None of these films debuted on video. Millions experienced them as shadows on a wall, light flickering on a screen.
There are films that do, indeed, deserve to be re-released, to shine in the glory one more time. The Big Chill was just released again, to capture another group of friends whose lives were entwined with one another and still are. I would love to see the subversive humor of John Belushi one last time in National Lampoon's Animal House on the big screen. I would like to see the chariot race from Ben-Hur onscreen again, in full 70-mm splendor. I'd like to see City Lights on screen, with the original score by Chaplin played live by an accompanist. I would definitely go see Planet of the Apes again in a theatre, if only to hear Heston's scream at the end as he sees that monument on the beach. And, yes, friends, I would jump at the chance to see Elizabeth Taylor, violet-eyed and full of fire, onscreen again as Maggie the Cat in Cat on a Hot Tin Roof.
A few years ago, there were still souls brave enough to own theatres known as "revival houses," that played nothing but these classic films.
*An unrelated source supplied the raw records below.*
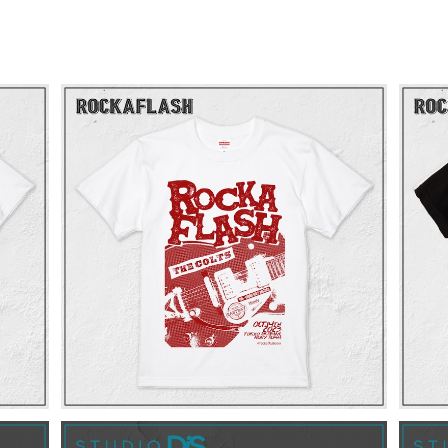
TANA
ROCKAFLASH Official Tshirt 2023 /
RO
白
¥3,500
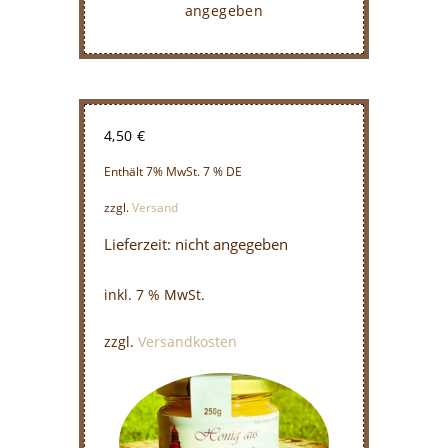
angegeben
4,50
€
Enthält 7% MwSt. 7 % DE
zzgl.
Versand
Lieferzeit: nicht angegeben
inkl. 7 % MwSt.
zzgl.
Versandkosten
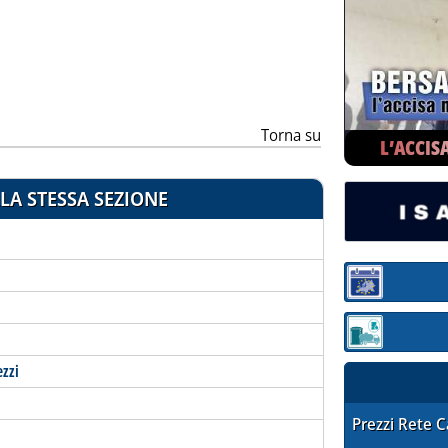
ia
Torna su
L’ACCIS
LA STESSA SEZIONE
Sezione:
Sezione: quotaz
ezzi
STAFFETTA PRE
Prezzi Rete 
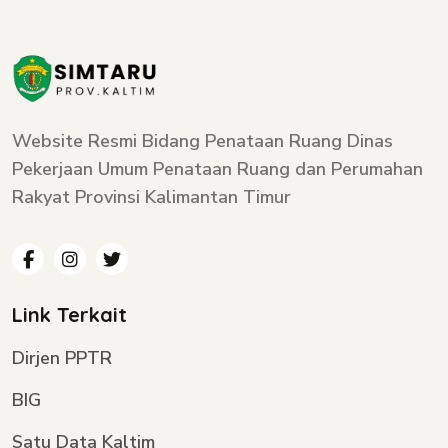
Website Resmi Bidang Penataan Ruang Dinas
Pekerjaan Umum Penataan Ruang dan Perumahan
Rakyat Provinsi Kalimantan Timur
Link Terkait
Dirjen PPTR
BIG
Satu Data Kaltim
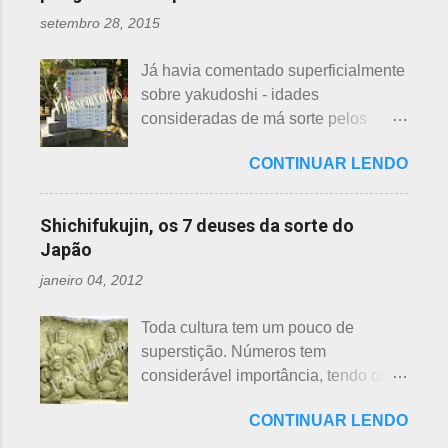
deparamos com este problema: a
são utilizados para auxiliar em
setembro 28, 2015
quem doar. Existem lojas que
princípios ou focos iniciais de
compram calçados, vestuário e
incêndios, para que não se
Já havia comentado superficialmente
acessórios usados, mas nem sempre
propaguem. A colocação dos baldes
sobre yakudoshi - idades
tem interesse nas peças, além do
depende de cada associação de
consideradas de má sorte pelos
baixo preço oferecido. Doar dá uma
bairro, não sendo, portanto,
japoneses, segundo uma crença -
sensação muito melhor do que
obrigatória, e visto em pouquíssimas
CONTINUAR LENDO
nesta >>> postagem e não havia
vender a preço baixo. O Japão é um
cidades. Na minha opinião -
feito uma exclusiva sobre o assunto,
país que recicla há muitos anos e
esclarecendo bem que é apenas
até porque existem toneladas de
leva muito a sério. Em cidades como
Shichifukujin, os 7 deuses da sorte do
uma opinião, não consultei ninguém
informações pela net. No entanto, a
Nagoya, basta colocar as roupas em
Japão
do Corpo de Bombeiros - servem
pedido de um amigo da fanpage ,
sacos brancos. As roupas serão
para atender aos nossos insti...
janeiro 04, 2012
puxei um antigo rascunho do fundo
recicladas para diversos usos, como
da gaveta. Yakudoshi se refere às
panos de limpeza ou enviadas aos
Toda cultura tem um pouco de
idades perigosas, antiga crença com
países pobres. Campanhas ou
superstição. Números tem
origem no período Heian. Uma
grupos de ajuda solicitando roupas
considerável importância, tendo os
superstição baseada em trocadilhos,
usadas aparecem vez ou outra em
da sorte e do azar. No Japão, os
fundamentados na pronúncia dos
redes sociais. Algumas instituições
CONTINUAR LENDO
números 4 (pronunciado " shi ") e 9
números com significados ruins. Nos
religiosas, igrejas católicas,
(pronunciado " ku ") são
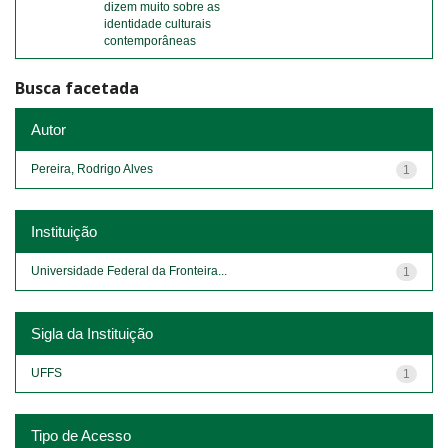
dizem muito sobre as
identidade culturais
contemporâneas
Busca facetada
Autor
Pereira, Rodrigo Alves
1
Instituição
Universidade Federal da Fronteira...
1
Sigla da Instituição
UFFS
1
Tipo de Acesso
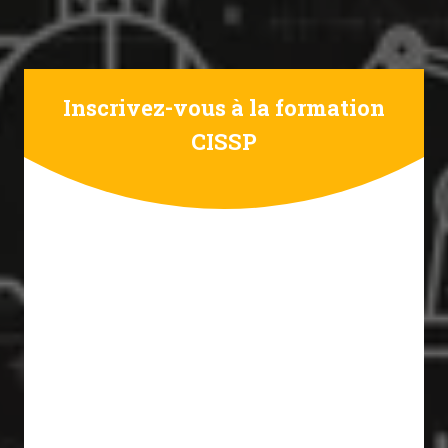
Inscrivez-vous à la formation
CISSP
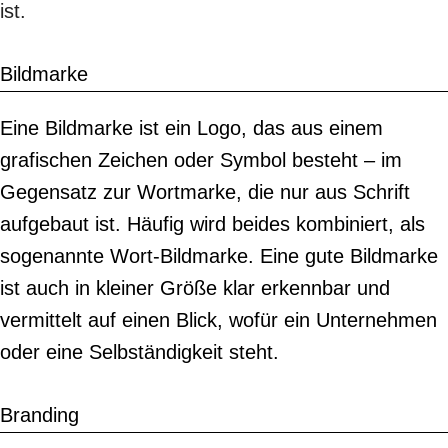
ist.
Bildmarke
Eine Bildmarke ist ein Logo, das aus einem
grafischen Zeichen oder Symbol besteht – im
Gegensatz zur Wortmarke, die nur aus Schrift
aufgebaut ist. Häufig wird beides kombiniert, als
sogenannte Wort-Bildmarke. Eine gute Bildmarke
ist auch in kleiner Größe klar erkennbar und
vermittelt auf einen Blick, wofür ein Unternehmen
oder eine Selbständigkeit steht.
Branding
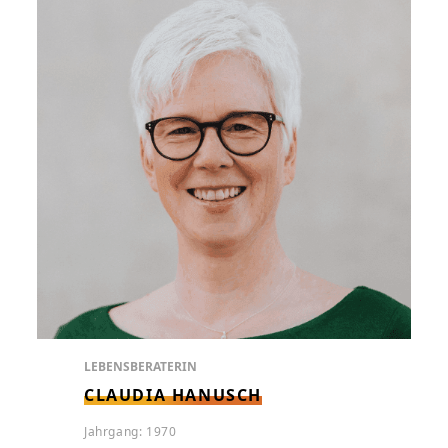
LEBENSBERATERIN
CLAUDIA HANUSCH
Jahrgang: 1970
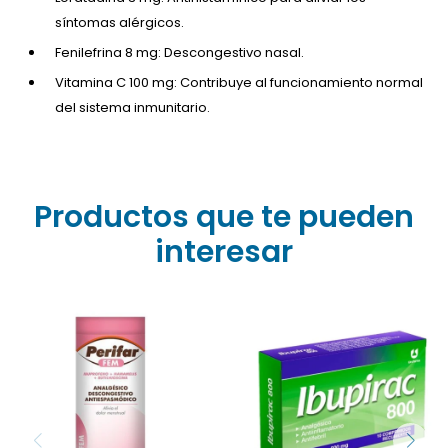
síntomas alérgicos.
Fenilefrina 8 mg: Descongestivo nasal.
Vitamina C 100 mg: Contribuye al funcionamiento normal
del sistema inmunitario.
Productos que te pueden
interesar
Alivia eficazmente el dolor
menstrual, la congestión y
Ibupirac 800 mg es un
los cólicos. Su fórmula
antiinflamatorio y
combina Ibuprofeno,
analgésico indicado para
Hamamelis y
tratar dolor leve a
Butilhioscina, ofreciendo
moderado, fiebre y
acción analgésica,
procesos inflamatorios
descongestiva y
como artritis, artrosis y
antiespasmódica. Ideal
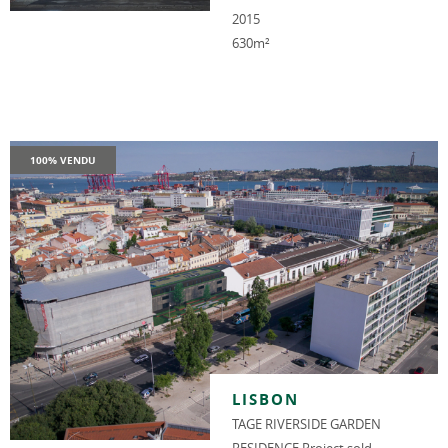
2015
630m²
100% VENDU
LISBON
TAGE RIVERSIDE GARDEN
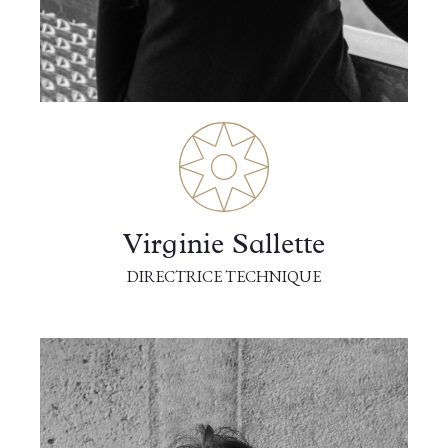
Virginie Sallette
DIRECTRICE TECHNIQUE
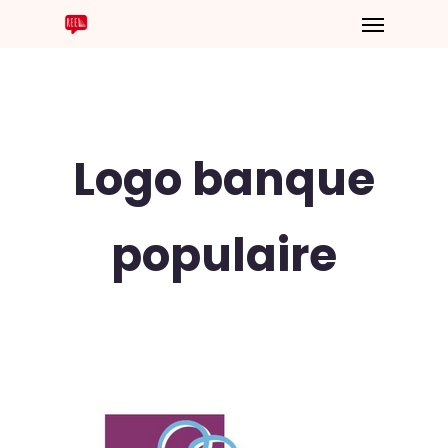
Logo banque
populaire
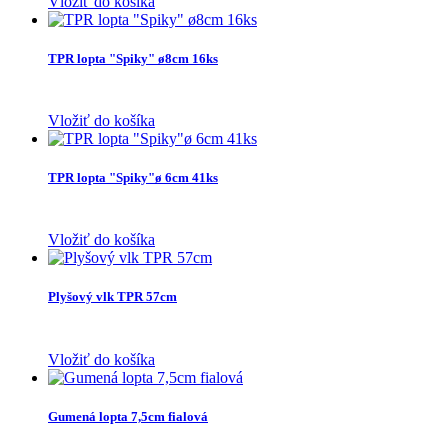
Vložiť do košíka
TPR lopta "Spiky" ø8cm 16ks
Vložiť do košíka
TPR lopta "Spiky"ø 6cm 41ks
Vložiť do košíka
Plyšový vlk TPR 57cm
Vložiť do košíka
Gumená lopta 7,5cm fialová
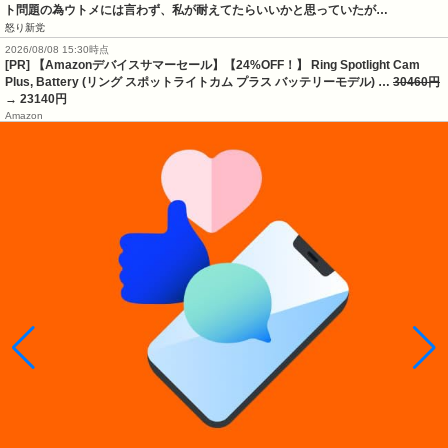
ト問題の為ウトメには言わず、私が耐えてたらいいかと思っていたが…
怒り新党
2026/08/08 15:30時点
[PR] 【Amazonデバイスサマーセール】【24%OFF！】 Ring Spotlight Cam
Plus, Battery (リング スポットライトカム プラス バッテリーモデル) …
30460円
→ 23140円
Amazon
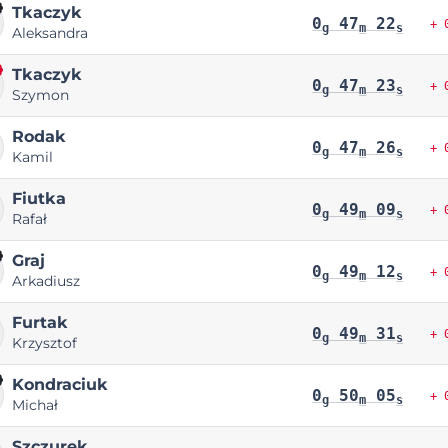
Tkaczyk
0
47
22
+ 
g
m
s
Aleksandra
Tkaczyk
0
47
23
+ 
g
m
s
Szymon
Rodak
0
47
26
+ 
g
m
s
Kamil
Fiutka
0
49
09
+ 
g
m
s
Rafał
Graj
0
49
12
+ 
g
m
s
Arkadiusz
Furtak
0
49
31
+ 
g
m
s
Krzysztof
Kondraciuk
0
50
05
+ 
g
m
s
Michał
Szczurek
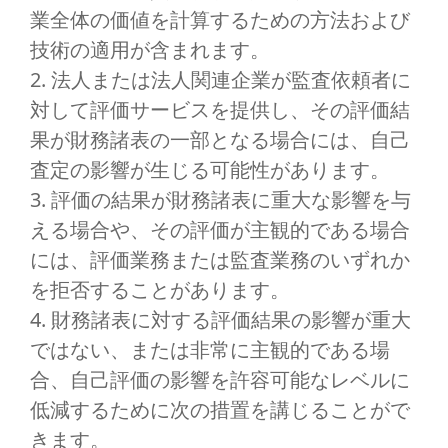
業全体の価値を計算するための方法および
技術の適用が含まれます。
2. 法人または法人関連企業が監査依頼者に
対して評価サービスを提供し、その評価結
果が財務諸表の一部となる場合には、自己
査定の影響が生じる可能性があります。
3. 評価の結果が財務諸表に重大な影響を与
える場合や、その評価が主観的である場合
には、評価業務または監査業務のいずれか
を拒否することがあります。
4. 財務諸表に対する評価結果の影響が重大
ではない、または非常に主観的である場
合、自己評価の影響を許容可能なレベルに
低減するために次の措置を講じることがで
きます。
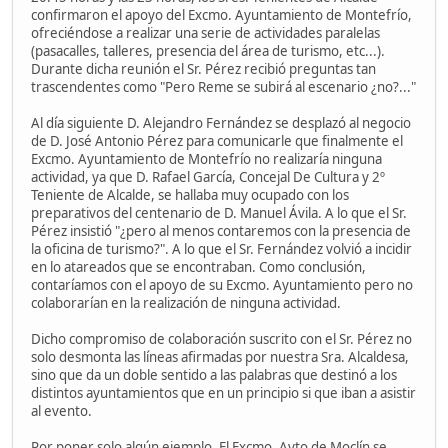
confirmaron el apoyo del Excmo. Ayuntamiento de Montefrío,
ofreciéndose a realizar una serie de actividades paralelas
(pasacalles, talleres, presencia del área de turismo, etc...).
Durante dicha reunión el Sr. Pérez recibió preguntas tan
trascendentes como "Pero Reme se subirá al escenario ¿no?..."
Al día siguiente D. Alejandro Fernández se desplazó al negocio
de D. José Antonio Pérez para comunicarle que finalmente el
Excmo. Ayuntamiento de Montefrío no realizaría ninguna
actividad, ya que D. Rafael García, Concejal De Cultura y 2º
Teniente de Alcalde, se hallaba muy ocupado con los
preparativos del centenario de D. Manuel Ávila. A lo que el Sr.
Pérez insistió "¿pero al menos contaremos con la presencia de
la oficina de turismo?". A lo que el Sr. Fernández volvió a incidir
en lo atareados que se encontraban. Como conclusión,
contaríamos con el apoyo de su Excmo. Ayuntamiento pero no
colaborarían en la realización de ninguna actividad.
Dicho compromiso de colaboración suscrito con el Sr. Pérez no
solo desmonta las líneas afirmadas por nuestra Sra. Alcaldesa,
sino que da un doble sentido a las palabras que destinó a los
distintos ayuntamientos que en un principio si que iban a asistir
al evento.
Por poner solo algún ejemplo. El Excmo. Ayto de Moclín se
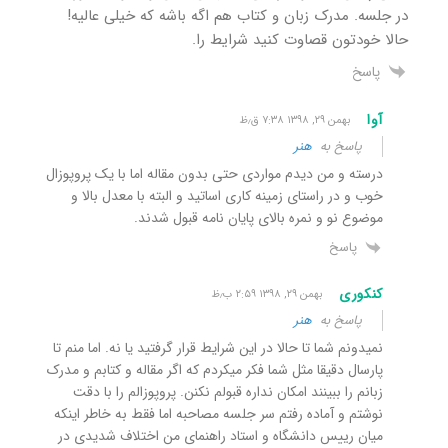
در جلسه. مدرک زبان و کتاب هم اگه باشه که خیلی عالیه!
حالا خودتون قصاوت کنید شرایط را.
پاسخ
آوا
بهمن ۲۹, ۱۳۹۸ ۷:۳۸ ق٫ظ
پاسخ به
هنر
درسته و من دیدم مواردی حتی بدون مقاله اما با یک پروپوزال
خوب و در راستای زمینه کاری اساتید و البته با معدل بالا و
موضوع نو و نمره بالای پایان نامه قبول شدند.
پاسخ
کنکوری
بهمن ۲۹, ۱۳۹۸ ۲:۵۹ ب٫ظ
پاسخ به
هنر
نمیدونم شما تا حالا در این شرایط قرار گرفتید یا نه. اما منم تا
پارسال دقیقا مثل شما فکر میکردم که اگر مقاله و کتابم و مدرک
زبانم را ببینند امکان نداره قبولم نکنن. پروپوزالم را با دقت
نوشتم و آماده رفتم سر جلسه مصاحبه اما فقط به خاطر اینکه
میان رییس دانشگاه و استاد راهنمای من اختلاف شدیدی در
Sadly, though, the utter greed of theatre chains like AMC, Carmike, and Regal have forced most of these bastions of fanatics like me to close their doors. I've often pondered the possibility of buying one of these old theatres and reopening it as a revival house, putting up new neon and marquee lights, showing double features every night, and a Western serial on Saturday mornings with the monster movie. My fear, though, is that, like so many others, it would last a while, and close. Shutting down a house like that because nobody would come would be like shutting down a part of my heart, and I couldn't do that.
So, for now, I'll gladly accept these re-releases as they come, and, hopefully, as the millenium approaches, and we enter a new era in history, more people will realize what we once had, and the power of seeing cinema classics in their original habitat. Not in a living room, but in a theatre, one full of aromas and atmosphere and history.